Tuesday, April 17, 2012

Snake and Seagull

The two short-season plays at the Oregon Shakespeare Festival this spring are Chekhov's Seagull and Mary Zimmerman's The White Snake, both of which we saw last Saturday. (We return to Ashland in late July to see the rest of the eleven-play cycle.)

Not that much need be said here about Seagull, adapted and directed by Libby Appel in a production designed minimally but effectively by Christopher Acebo in the New Theater. We saw this "adaptation" a little over a year ago, when it ran in Mill Valley at Marin Theater in a different production. I set the word in quotes: at the time Appel's new version, based on Allison Horsley's literal translation of Chekhov's text, seemed to me more a restoration than an adaptation, redirecting the audience's response from the picturesqueness of an exotic, long-ago society to the social and philosophical questions at the heart of Chekhov's play, always relevant, now perhaps more than fifty years ago.

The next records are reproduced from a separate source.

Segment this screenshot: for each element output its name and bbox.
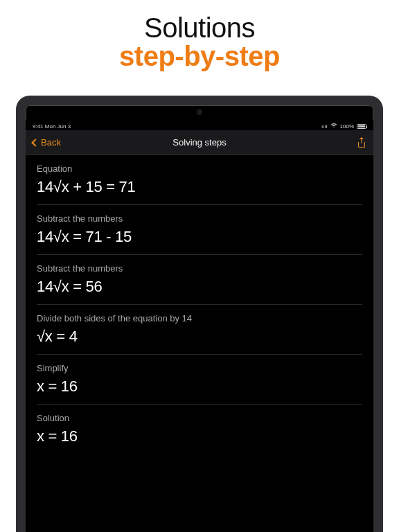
step-row[interactable]: Subtract the numbers 14√x = 71 - 15	[37, 205, 362, 255]
step-expression: x = 16	[37, 378, 362, 396]
page-title: Solving steps	[172, 137, 226, 148]
steps-list: Equation 14√x + 15 = 71 Subtract the num…	[26, 155, 373, 454]
step-row[interactable]: Divide both sides of the equation by 14 …	[37, 305, 362, 355]
step-label: Subtract the numbers	[37, 213, 362, 224]
step-row[interactable]: Solution x = 16	[37, 405, 362, 454]
step-row[interactable]: Subtract the numbers 14√x = 56	[37, 255, 362, 305]
step-row[interactable]: Simplify x = 16	[37, 355, 362, 405]
chevron-left-icon	[31, 139, 39, 146]
share-button[interactable]	[357, 138, 366, 148]
back-label: Back	[41, 137, 61, 148]
marketing-line-1: Solutions	[0, 12, 399, 44]
battery-icon	[357, 124, 366, 129]
battery-percent: 100%	[340, 123, 354, 130]
wifi-icon	[330, 123, 337, 130]
step-label: Equation	[37, 163, 362, 174]
share-box-icon	[358, 142, 365, 148]
step-label: Solution	[37, 413, 362, 423]
step-label: Divide both sides of the equation by 14	[37, 313, 362, 323]
screen: 9:41 Mon Jun 3 ıııl 100% Back Solving st…	[26, 121, 373, 532]
back-button[interactable]: Back	[33, 137, 61, 148]
step-row[interactable]: Equation 14√x + 15 = 71	[37, 155, 362, 205]
step-expression: 14√x + 15 = 71	[37, 178, 362, 196]
nav-bar: Back Solving steps	[26, 130, 373, 155]
tablet-frame: 9:41 Mon Jun 3 ıııl 100% Back Solving st…	[16, 96, 383, 532]
step-expression: √x = 4	[37, 328, 362, 346]
status-right: ıııl 100%	[321, 123, 366, 130]
camera-dot	[197, 109, 202, 115]
step-label: Subtract the numbers	[37, 263, 362, 274]
step-label: Simplify	[37, 363, 362, 373]
step-expression: 14√x = 71 - 15	[37, 228, 362, 246]
status-bar: 9:41 Mon Jun 3 ıııl 100%	[26, 121, 373, 130]
step-expression: 14√x = 56	[37, 278, 362, 296]
marketing-line-2: step-by-step	[0, 41, 399, 72]
signal-icon: ıııl	[321, 123, 327, 130]
status-time: 9:41 Mon Jun 3	[33, 123, 71, 130]
marketing-heading: Solutions step-by-step	[0, 0, 399, 79]
step-expression: x = 16	[37, 427, 362, 445]
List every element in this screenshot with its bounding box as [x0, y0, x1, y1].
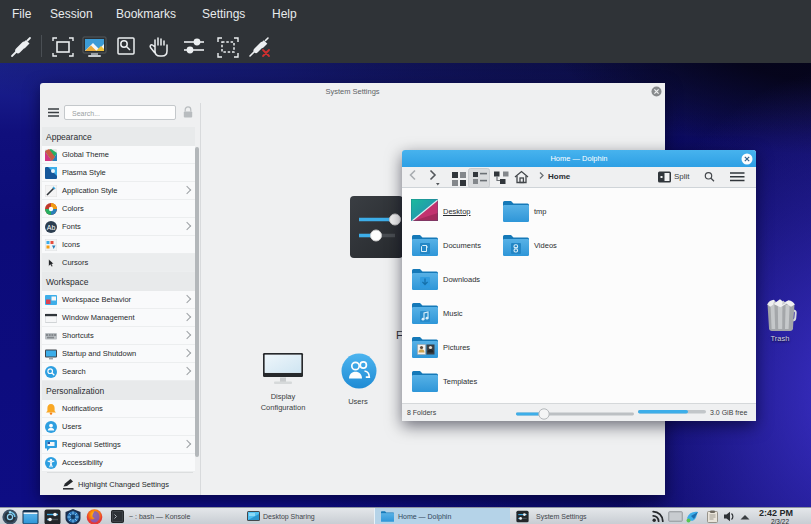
svg-text:Home: Home [548, 172, 571, 181]
svg-text:Split: Split [674, 172, 690, 181]
svg-text:Ab: Ab [46, 224, 55, 231]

I wrote about that production here.The current production is less physically detailed than Marin's, narrowing the focus onto the text, the dialogue. Since so much of Chekhov's dialogue is always interior and unspoken, revealed by inference through the otherwise apparently irrelevant comments of characters who don't really attend to one another, this can be hard on the audience.
 
It has its value, though, rightly extending the effectiveness of the play beyond the evening of its performance. It's as if Kostya's avant-garde play, quickly shut down by its anguished young author at the beginning of Chekhov's play, begins to continue in one's mind after the abrupt yet laconic conclusion of Seagull. " Conclusion": what an inconclusive ending this is, for all but poor Kostya himself: the contemplation remains, will remain among Chekhov's characters, remains for those of us fortunate to have seen this fine production.

The White Snake is also an "adaptation", this time of an ancient Chinese story, and also a restoration os sorts, in that it returns its audience to the blend of entertainment and instruction, goofy comedy and poetic contemplation — there's that word again — that propels Chinese opera. (And commedia dell'arte, and Mozart-da Ponte, and…)

Story: Snake studies philosophy, yearns to learn human experience, disguises self as beautiful woman, seduces innocent tradesman, is exposed by Buddhist monk, returns to her mountain.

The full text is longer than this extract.